Closed review window accidently in the middle, will continue later

berdir’s picture

About the escape problem, the idea of the API there was that knowing what should be escaped and knowing how it needs to be escaped are two different things and we tried to separate it there, but then again the way html is escaped in xliff is connected, so that might not work well.

Don't have a good solution atm...

berdir’s picture

+++ b/translators/file/tmgmt_file.text_processor.xliff_mask_html.inc
@@ -0,0 +1,381 @@
+ * To process the content DOMDocument object is used due to its ability to
+ * read broken HTML. This also implies that if broken HTML is in the source
+ * content the translation content will be fixed into the extend of DOMDocument
+ * abilities.

What exactly is source and translation content here? My understanding is that source is the actual node and fields and translation content is both the source text that we initially process and the translation that we get back, as both go through DOMDocument?

Wherever we make the split, we end up with a mismatch as we can't fix the actual source, be it our review form or the actual sources.

We can't change this, but maybe we should make this a bit more explicit, e.g. in the form of a description.

More tomorrow

berdir’s picture

  1. +++ b/translators/file/tmgmt_file.text_processor.xliff_mask_html.inc
    @@ -0,0 +1,381 @@
    +      $job_item->data = $data;
    

    Not sure if this can really be considered a public property and should be set like this, it happens to be public because the storage controller needs it.

    We have updateData(), but that's rather slow, not sure.

  2. +++ b/translators/file/tmgmt_file.text_processor.xliff_mask_html.inc
    @@ -0,0 +1,381 @@
    +   */
    ...
    +  /**
    +   * Will check the import integrity.
    +   *
    +   * It will count all sub elements of the trans-unit/target element and compare
    +   * it with the value stored during export.
    +   *
    +   * {@inheritdoc}
    

    @inheritdoc can't be mixed with additional comments. api.module doesn't support that.

    Instead of the second paragraph, you could move that inline and also add some more comments what you're doing there. The first seems unecessary. Also more uneccessary "will"'s :)

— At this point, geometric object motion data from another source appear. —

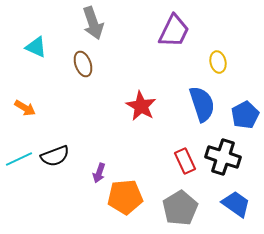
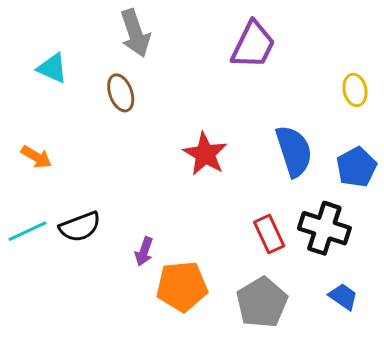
yellow ellipse: (218, 62) -> (355, 90), moved
blue trapezoid: (236, 204) -> (343, 297), size x0.7

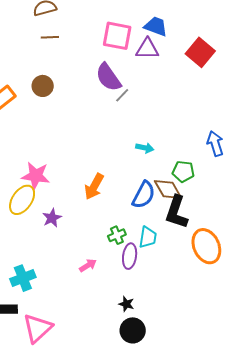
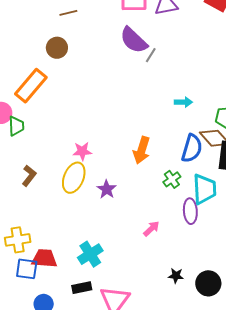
brown circle: (43, 86) -> (57, 48), moved
pink star: (36, 176) -> (82, 151), size x0.7
green cross: (117, 235) -> (172, 179), moved
cyan trapezoid: (148, 237) -> (204, 189), size x1.4
black star: (126, 304) -> (176, 276), moved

  3. +++ b/translators/file/tmgmt_file.text_processor.xliff_mask_html.inc
    @@ -0,0 +1,381 @@
    +
    +    foreach ($xml->xpath('//xliff:trans-unit') as $unit) {
    +      $count = 0;
    +      $reader = new XMLReader();
    ...
    +      }
    

    Would be important to test this with multiple job items and data items I think, to make sure that this logic here works correctly.

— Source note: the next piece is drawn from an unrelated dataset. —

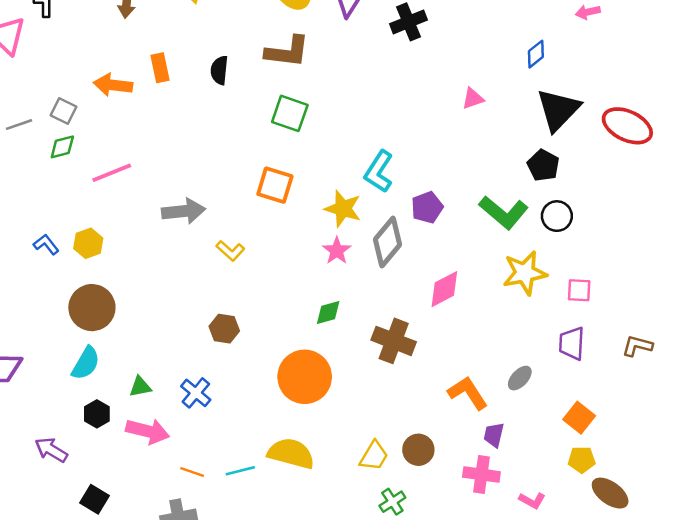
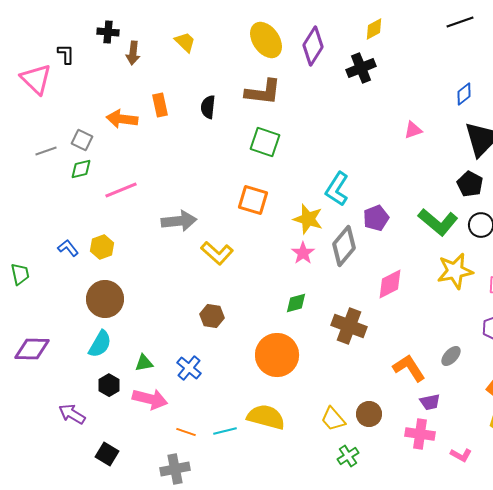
yellow L-shape: (230, 251) -> (217, 253), size x1.4
purple trapezoid: (494, 435) -> (430, 402), turned -115
yellow trapezoid: (374, 456) -> (333, 419), turned 108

    Also again the mix of simplexml and XMLReader. Again should probably at least re-use the reader (if that is actually faster, not sure), the more performant way would probably be to only use one API. Not sure how feasable that is.

    All this is doing is counting opening tags, right (comments! :))

  4. +++ b/translators/file/tmgmt_file.test
    @@ -19,11 +19,185 @@ class TMGMTFileTestCase extends TMGMTBaseTestCase {
    +    $job->addItem('test_source', 'test_html', '1');
    ...
    +    // Note that here we use only simple HTML structure so that we can do the
    +    // source and translation comparison. If more complex content including also
    +    // html entities or other non ASCII chars is used the comparison might not
    +    // work due to XML processors manipulating with such chars.
    

    Other tests that require special data usually just override the default, that is IMHO easier to read than an implicit thing through the type. But we're doing it elsewere too, so not sure. Doing it here would make it easier to test multiple different structures. And I know it contradicts with what I'm saying below (setting data directly being problematic), but it's a test here :))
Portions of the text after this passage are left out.